Page images and extracted text
========================

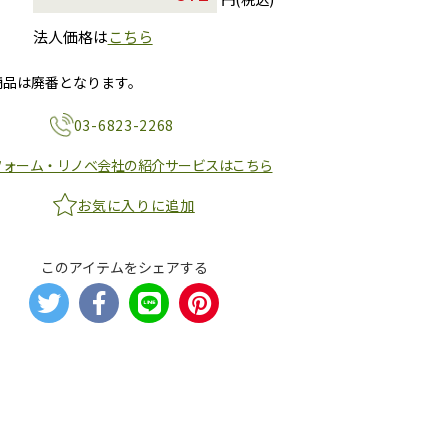
法人価格は
こちら
商品は廃番となります。
03-6823-2268
フォーム・リノベ会社の紹介サービスはこちら
お気に入りに追加
このアイテムをシェアする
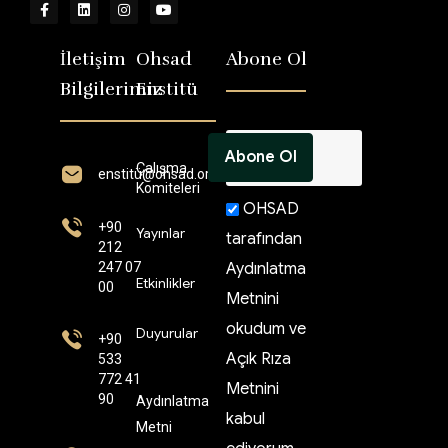
İletişim
Ohsad
Abone Ol
Bilgilerimiz
Enstitü
Çalışma
enstitü@ohsad.org
Komiteleri
OHSAD
+90
Yayınlar
tarafından
212
247 07
Aydınlatma
Etkinlikler
00
Metnini
okudum ve
Duyurular
+90
Açık Rıza
533
772 41
Metnini
90
Aydınlatma
kabul
Metni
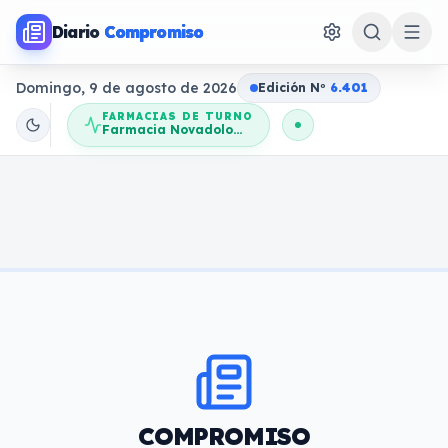
Diario
Compromiso
Domingo, 9 de agosto de 2026
Edición N
o
6.401
FARMACIAS DE TURNO
Farmacia Novadolores
COMPROMISO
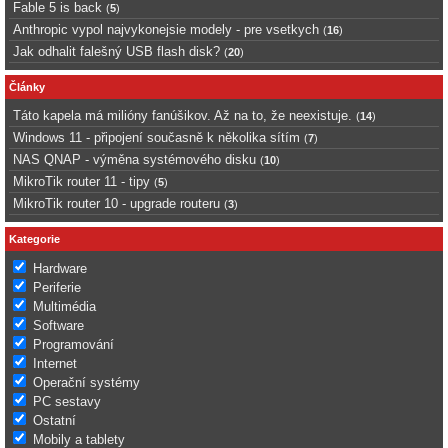
Fable 5 is back
(
5
)
Anthropic vypol najvykonejsie modely - pre vsetkych
(
16
)
Jak odhalit falešný USB flash disk?
(
20
)
Články
Táto kapela má milióny fanúšikov. Až na to, že neexistuje.
(
14
)
Windows 11 - připojení současně k několika sítím
(
7
)
NAS QNAP - výměna systémového disku
(
10
)
MikroTik router 11 - tipy
(
5
)
MikroTik router 10 - upgrade routeru
(
3
)
Kategorie
Hardware
Periferie
Multimédia
Software
Programování
Internet
Operační systémy
PC sestavy
Ostatní
Mobily a tablety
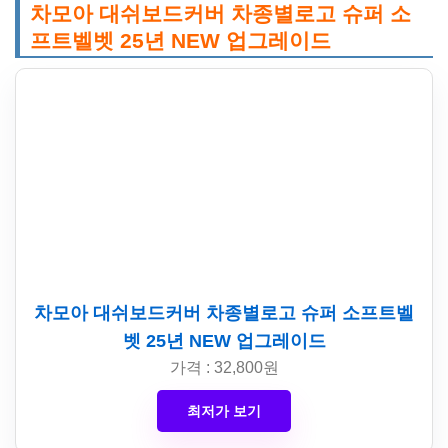
차모아 대쉬보드커버 차종별로고 슈퍼 소
프트벨벳 25년 NEW 업그레이드
차모아 대쉬보드커버 차종별로고 슈퍼 소프트벨
벳 25년 NEW 업그레이드
가격 : 32,800원
최저가 보기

========================

ASSIGNMENT
Would you restate all of the data above word for word, omitting the pictures?

EXPECTED OUTPUT
法人価格は
こちら
商品は廃番となります。
03-6823-2268
フォーム・リノベ会社の紹介サービスはこちら
お気に入りに追加
このアイテムをシェアする
İletişim
Ohsad
Abone Ol
Bilgilerimiz
Enstitü
Çalışma
enstitü@ohsad.org
Komiteleri
OHSAD
+90
Yayınlar
tarafından
212
247 07
Aydınlatma
Etkinlikler
00
Metnini
okudum ve
Duyurular
+90
Açık Rıza
533
772 41
Metnini
90
Aydınlatma
kabul
Metni
Diario
Compromiso
Domingo, 9 de agosto de 2026
Edición N
o
6.401
FARMACIAS DE TURNO
Farmacia Novadolores
COMPROMISO
Fable 5 is back
(
5
)
Anthropic vypol najvykonejsie modely - pre vsetkych
(
16
)
Jak odhalit falešný USB flash disk?
(
20
)
Články
Táto kapela má milióny fanúšikov. Až na to, že neexistuje.
(
14
)
Windows 11 - připojení současně k několika sítím
(
7
)
NAS QNAP - výměna systémového disku
(
10
)
MikroTik router 11 - tipy
(
5
)
MikroTik router 10 - upgrade routeru
(
3
)
Kategorie
Hardware
Periferie
Multimédia
Software
Programování
Internet
Operační systémy
PC sestavy
Ostatní
Mobily a tablety
차모아 대쉬보드커버 차종별로고 슈퍼 소
프트벨벳 25년 NEW 업그레이드
차모아 대쉬보드커버 차종별로고 슈퍼 소프트벨
벳 25년 NEW 업그레이드
가격 : 32,800원
최저가 보기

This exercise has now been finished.